ISBN: 978-1-78382-010-8
Published: 2013
Pages: 366
Key Themes: Mental Health, Bipolar, Manic Depression, Writing


This book looks into the life of an ordinary man. Who happened to be born into believing in the Christian capitalist ideals! 15years after first being diagnosed with manic depression, financial stress from 2008 economic changes has caused a relapse to his mental health but now one is diagnose a philosopher with Bipolar or a personally disorder. Disillusioned by the monetary system, religious, Government propaganda and what seem like consonant so-called bad luck, coincidence or could it be chance other wise known as the Laws of Probability! One morning he decides to write when he’s not known for reading or writing. His writing is the start of a journey of learning, discovery and becomes aware of his-inner most spiritual being in a battle of the mind in order to survive.

About the Author

John T. Hope is originally from Manchester. He started his working life on a Government training scheme as a trainee chef. After a few years in the catering industry became a father at a young age before being trained as a carpenter. Only to face unemployment after training just to take up selling class ‘A’ drugs. The death of a friend in gang warfare causes the trigger of a mental health condition Manic Depression, revealing a sensitive side to one’s persona. Soon after recovering from ones condition a 3yrs 6 months prison sentences made one search for peace of mind upon one’s release. Now living in London only to find conmen, crooks and unemployment within ones profession when ones trying go straight. The stress of everyday life has caused one to have a relapse but now one’s called a philosopher with Bipolar added to a personally disorder. Since one can no longer work in our current environment, ones massage is about humanitarian values towards conscious awareness and society in general.

Book Extract

I can’t say I had a troubled childhood! The only trouble was with my neighbour Parnell. The first thing he said to me when I met him was, “The world’s going to end in the year 2000!”

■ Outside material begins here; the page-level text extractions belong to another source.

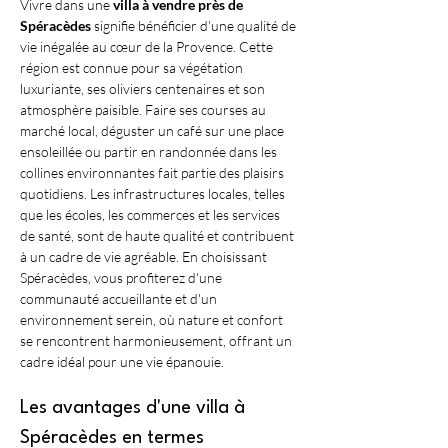
Vivre dans une 
villa à vendre près de 
Spéracèdes
 signifie bénéficier d'une qualité de 
vie inégalée au cœur de la Provence. Cette 
région est connue pour sa végétation 
luxuriante, ses oliviers centenaires et son 
atmosphère paisible. Faire ses courses au 
marché local, déguster un café sur une place 
ensoleillée ou partir en randonnée dans les 
collines environnantes fait partie des plaisirs 
quotidiens. Les infrastructures locales, telles 
que les écoles, les commerces et les services 
de santé, sont de haute qualité et contribuent 
à un cadre de vie agréable. En choisissant 
Spéracèdes, vous profiterez d'une 
communauté accueillante et d'un 
environnement serein, où nature et confort 
se rencontrent harmonieusement, offrant un 
cadre idéal pour une vie épanouie.
Les avantages d'une villa à 
Spéracèdes en termes 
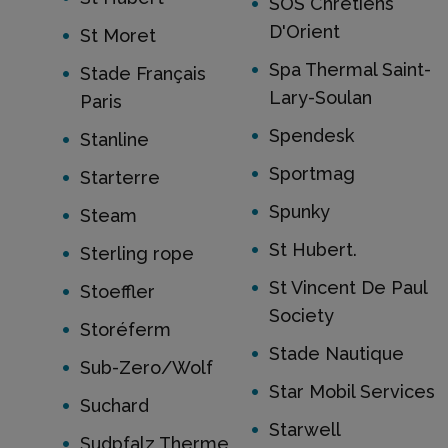
SOS Chrétiens
D'Orient
St Moret
Spa Thermal Saint-
Stade Français
Lary-Soulan
Paris
Spendesk
Stanline
Sportmag
Starterre
Spunky
Steam
St Hubert.
Sterling rope
St Vincent De Paul
Stoeffler
Society
Storéferm
Stade Nautique
Sub-Zero/Wolf
Star Mobil Services
Suchard
Starwell
Sudpfalz Therme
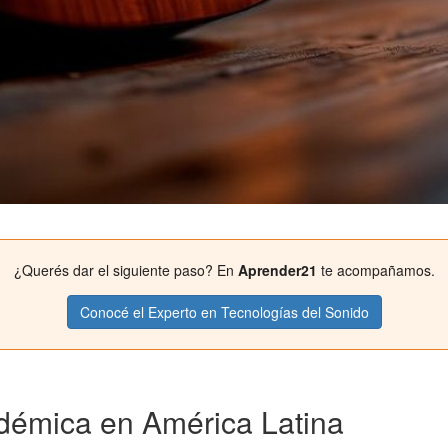
¿Querés dar el siguiente paso? En
Aprender21
te acompañamos.
Conocé el Experto en Tecnologías del Sonido
adémica en América Latina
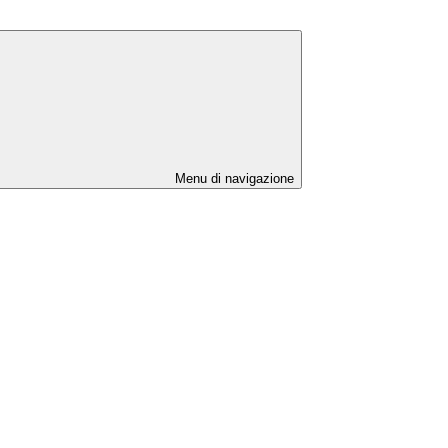
Menu di navigazione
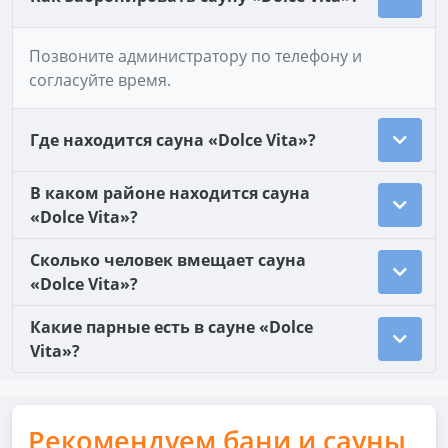
Позвоните администратору по телефону и
согласуйте время.
Где находится сауна «Dolce Vita»?
В каком районе находится сауна
«Dolce Vita»?
Сколько человек вмещает сауна
«Dolce Vita»?
Какие парные есть в сауне «Dolce
Vita»?
Рекомендуем бани и сауны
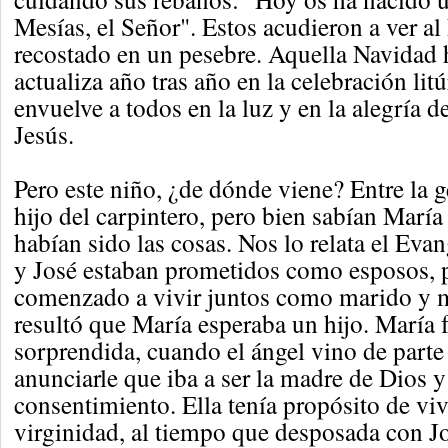
Mesías, el Señor". Estos acudieron a ver a
recostado en un pesebre. Aquella Navidad h
actualiza año tras año en la celebración lit
envuelve a todos en la luz y en la alegría 
Jesús.
Pero este niño, ¿de dónde viene? Entre la g
hijo del carpintero, pero bien sabían Marí
habían sido las cosas. Nos lo relata el Ev
y José estaban prometidos como esposos, 
comenzado a vivir juntos como marido y 
resultó que María esperaba un hijo. María 
sorprendida, cuando el ángel vino de parte
anunciarle que iba a ser la madre de Dios y
consentimiento. Ella tenía propósito de viv
virginidad, al tiempo que desposada con Jo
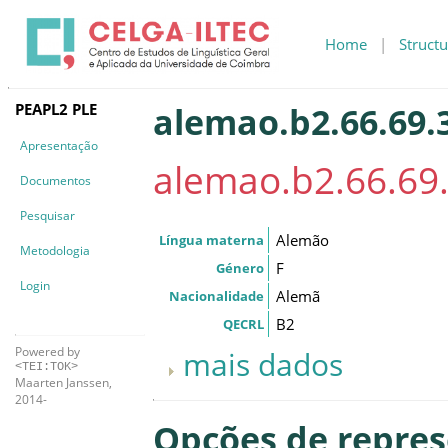
Home
|
Structu
PEAPL2 PLE
alemao.b2.66.69.
Apresentação
alemao.b2.66.69
Documentos
Pesquisar
Alemão
Língua materna
Metodologia
F
Género
Login
Alemã
Nacionalidade
B2
QECRL
Powered by
mais dados
<TEI:TOK>
Maarten Janssen,
2014-
Opções de repre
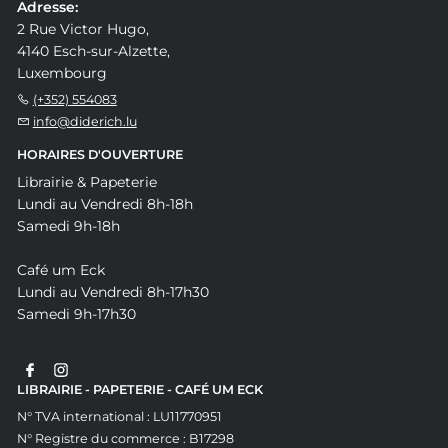
Adresse:
2 Rue Victor Hugo,
4140 Esch-sur-Alzette,
Luxembourg
(+352) 554083
info@diderich.lu
HORAIRES D'OUVERTURE
Librairie & Papeterie
Lundi au Vendredi 8h-18h
Samedi 9h-18h
Café um Eck
Lundi au Vendredi 8h-17h30
Samedi 9h-17h30
LIBRAIRIE - PAPETERIE - CAFÉ UM ECK
N° TVA international : LU11770951
N° Registre du commerce : B17298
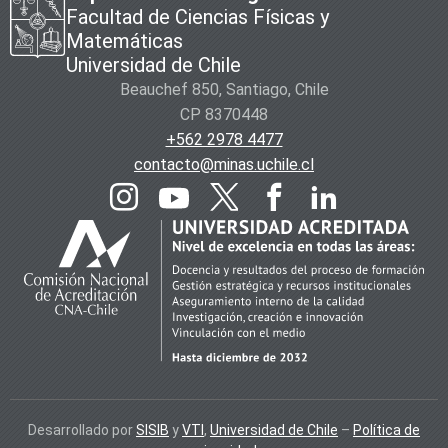
Facultad de Ciencias Físicas y
Matemáticas
Universidad de Chile
Beauchef 850, Santiago, Chile
CP 8370448
+562 2978 4477
contacto@minas.uchile.cl
Desarrollado por
SISIB
y
VTI
,
Universidad de Chile
–
Política de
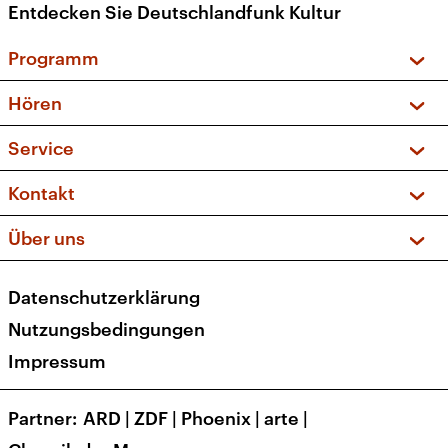
Entdecken Sie Deutschlandfunk Kultur
Programm
Vorschau und Rückschau
Hören
Sendungen und Podcasts
Livestream
Service
Musikliste
Frequenzen (UKW + DAB+)
FAQ
Kontakt
Kakadu – Das Kinderprogramm
Apps
Archiv
Hörerservice
Über uns
Newsletter
Social Media
Deutschlandradio
RSS
Datenschutzerklärung
Presse
Veranstaltungen
Nutzungsbedingungen
Karriere
Impressum
Transparenz
Korrekturen und Richtigstellungen
Partner
ARD
|
ZDF
|
Phoenix
|
arte
|
Barrierefreiheit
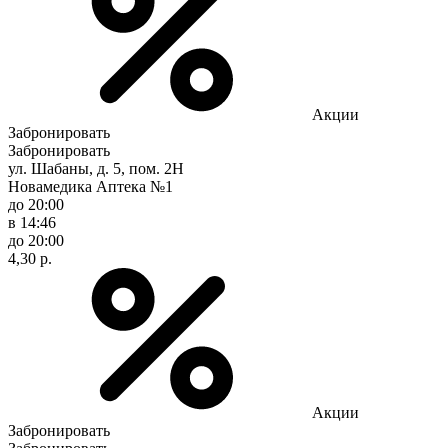
Акции
Забронировать
Забронировать
ул. Шабаны, д. 5, пом. 2Н
Новамедика Аптека №1
до 20:00
в 14:46
до 20:00
4,30 р.
Акции
Забронировать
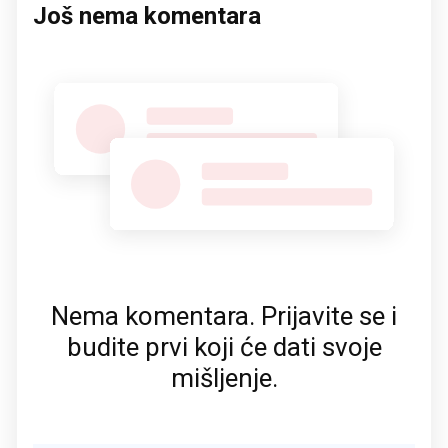
Još nema komentara
Nema komentara. Prijavite se i
budite prvi koji će dati svoje
mišljenje.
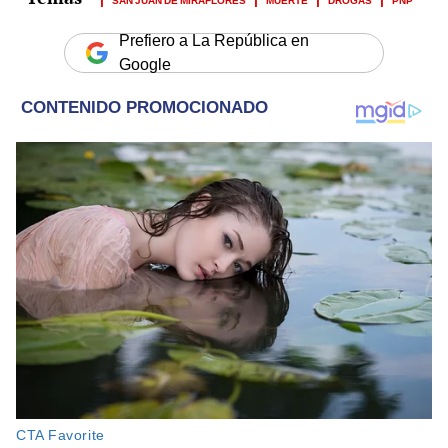
Prefiero a La República en
Google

At five years old I could just about count, made a fast calculation that was wrong.

My thoughts rang out in my mind! ‘Hey, I just got here; I’m too young to die!’ Parnell lived at 128! We went to the same school as one another. Royce county primary school built on the original site of Rolls Royce. Although we were friends, we were always fighting for one reason or another. Mainly by his will wanting and not sharing, we were separated as much as possible in school. He was seen as a bad influence on me and is now doing life. But my mother’s relationship with my father was a lot of trouble.

129 William Kent Crescent was where I lived with my mother and two younger sisters Sharon & Anne Marie being the younger of the two. The two-bedroom house was situated in the middle of the block crescent on the first floor. As you approached my home, walking along the veranda over looked large patches of green playing fields where we played football, cricket. Two paths led to a small park in the middle of the crescent for younger kids. Climbing frames, swings and the like’s two paths led out towards the main road with two fields either side of the path. Walking along the veranda to my home there was a balcony above the walkway, which only gave access to the person living within that house.

My father would usually come around at some late hour, climb to the balcony, which gave entrance to our home above. Smash the window as the family was asleep, then! Beat my mother up.

There have been many times from the age of seven I’ve had to fight my father in the defence of my family. Along with my grandad ‘Dad’ who lived with his wife Mrs. G. Walker! She took me, and my sisters to Sunday school, at St. John’s Church in Longsight every Sunday, until I was about eight yrs old I stopped going. My grandparents lived on the third floor of William Kent, where they could hear the fights as the chaos of screams, shouts and cries for help echoed around the crescent.

Police would rush in my home to enforce order, as my father would try to fight them off. I always understood my father was strong when I witness him punch through a wall, as he fought off the police. I later realized the difference between a brick and plasterboard when I tried the same myself as a kid. Kids only do what their parents show them and defend them-self by whatever means, like anybody else. As an intelligent society we shouldn’t have to be, in fear of ourselves!

What surprised me the most, after my father had been to jail and hospital! The council moved him into a flat, six doors away from my council home! My mum wouldn’t come out of the house for weeks and she had a 500yd court injunction on him. He lived less than 100yrds away. Fortunately it seemed like he had got better, he wasn’t much of a problem. My father would knock on the door from time to time with some food and say hello, which my mother wasn’t comfortable about it but what could she do.

My Grandad ‘dad’ always said, ”John, give your father a chance, he isn’t a well man. And remember, for all his might and strength, no man is greater than you, no man is lower than you, we are all equal. Now don’t forget John.”

With his words of wisdom, I always forgave my father for what he had done to my mum and family, I hope he can, forgive me. As I got older I became stronger, feeling no fear for my father, I defended my family.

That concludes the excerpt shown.